When I was offered the chance to write this blog, I was excited by the opportunity to share my thoughts with other people who have diabetes. I was excited for the personal growth this weekly writing exercise might inspire in me. And I was hopeful that I might be of some help, some benefit, to the people who would be reading each weekly column.
Well, it’s now been over five months since I started this endeavor. I’ve written faithfully each week, sometimes coming up with “inspired” ideas, sometimes searching every last corner to find something that might be moderately interesting to put out. I’ve been through some high times in my own life, and some low times. As a country, we’ve been through an election, a devastating storm in the Northeast, unfathomable tragedies in Connecticut, Colorado, and elsewhere, and a Super Bowl coached by two guys with the same last name.

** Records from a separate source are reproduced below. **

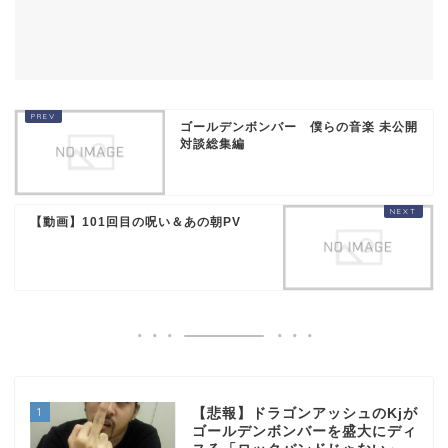
ゴールデンボンバー 僕らの音楽 未公開
対談総集編
【動画】101回目の呪い＆あの朝PV
1
【悲報】ドラゴンアッシュのKjが
ゴールデンボンバーを盛大にディ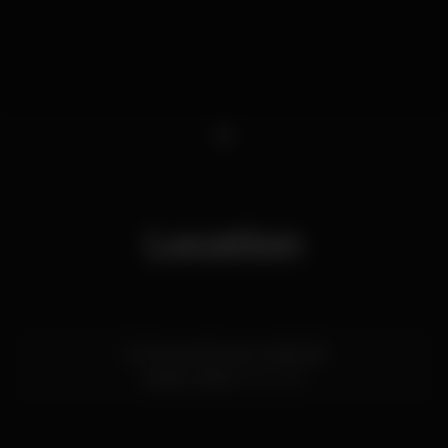
1
Location
R. Portas de Santo Antão 96
Rossio,
Lisboa
1150-269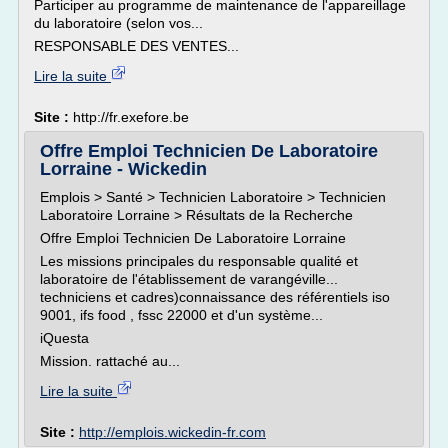
Participer au programme de maintenance de l'appareillage
du laboratoire (selon vos...
RESPONSABLE DES VENTES...
Lire la suite
Site :
http://fr.exefore.be
Offre Emploi Technicien De Laboratoire
Lorraine - Wickedin
Emplois > Santé > Technicien Laboratoire > Technicien
Laboratoire Lorraine > Résultats de la Recherche
Offre Emploi Technicien De Laboratoire Lorraine
Les missions principales du responsable qualité et
laboratoire de l'établissement de varangéville...
techniciens et cadres)connaissance des référentiels iso
9001, ifs food , fssc 22000 et d'un système...
iQuesta
Mission. rattaché au...
Lire la suite
Site :
http://emplois.wickedin-fr.com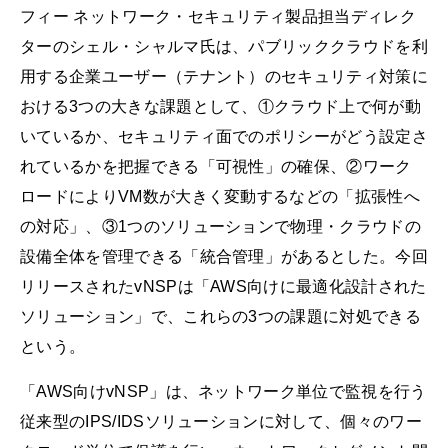
フィー ネットワーク・セキュリティ製品担当ディレク
ターのシェル・シャルマ氏は、パブリッククラウドを利
用する企業ユーザー（テナント）のセキュリティ対策に
おける3つの大きな課題として、①クラウド上で何が動
いているか、セキュリティ面でのポリシーがどう設定さ
れているかを把握できる「可視性」の確保、②ワーク
ロードによりVM数が大きく変動するなどの「拡張性へ
の対応」、③1つのソリューションで物理・クラウドの
設備全体を管理できる「統合管理」があるとした。今回
リリースされたvNSPは「AWS向けに最適化設計された
ソリューション」で、これらの3つの課題に対処できる
という。
「AWS向けvNSP」は、ネットワーク単位で監視を行う
従来型のIPS/IDSソリューションに対して、個々のワー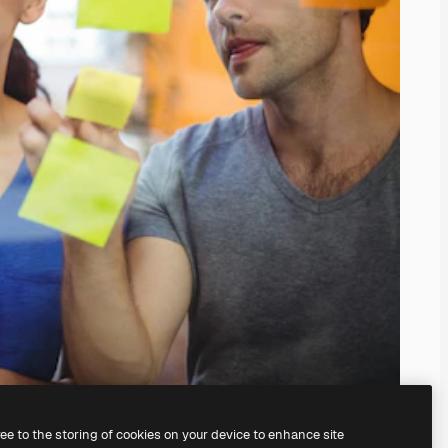
ree to the storing of cookies on your device to enhance site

Thinking about my topic for the week, I thought I might spend some time reflecting on the five months I’ve spent writing this blog, and share my impressions with readers. And so I sat down to reflect on this journey. I leaned back in my chair, coffee by my side, and starting “musing.” I was about five minutes into this when my phone “pinged” me and stopped my “quiet reflection period.”
You see, my phone downloads e-mail (something the cell phones of most six-year-olds probably can do in this day and age). Every time someone new comments on one of my entries, it gets sent to me as an e-mail. I might be walking through the grocery store, sitting drinking coffee, or waiting for a client who fails to make an appointment, and my phone will give me a soft little “ping,” and I’ll find a new comment.
I love these comments. In fact, this has been my most cherished reward for these weekly writings. In particular, I have cherished receiving comments from those readers who have lived for 30, 40, or 50 years with diabetes. Their wisdom and grace shines through their words in a way that gives me some faith in the capacity of the human spirit!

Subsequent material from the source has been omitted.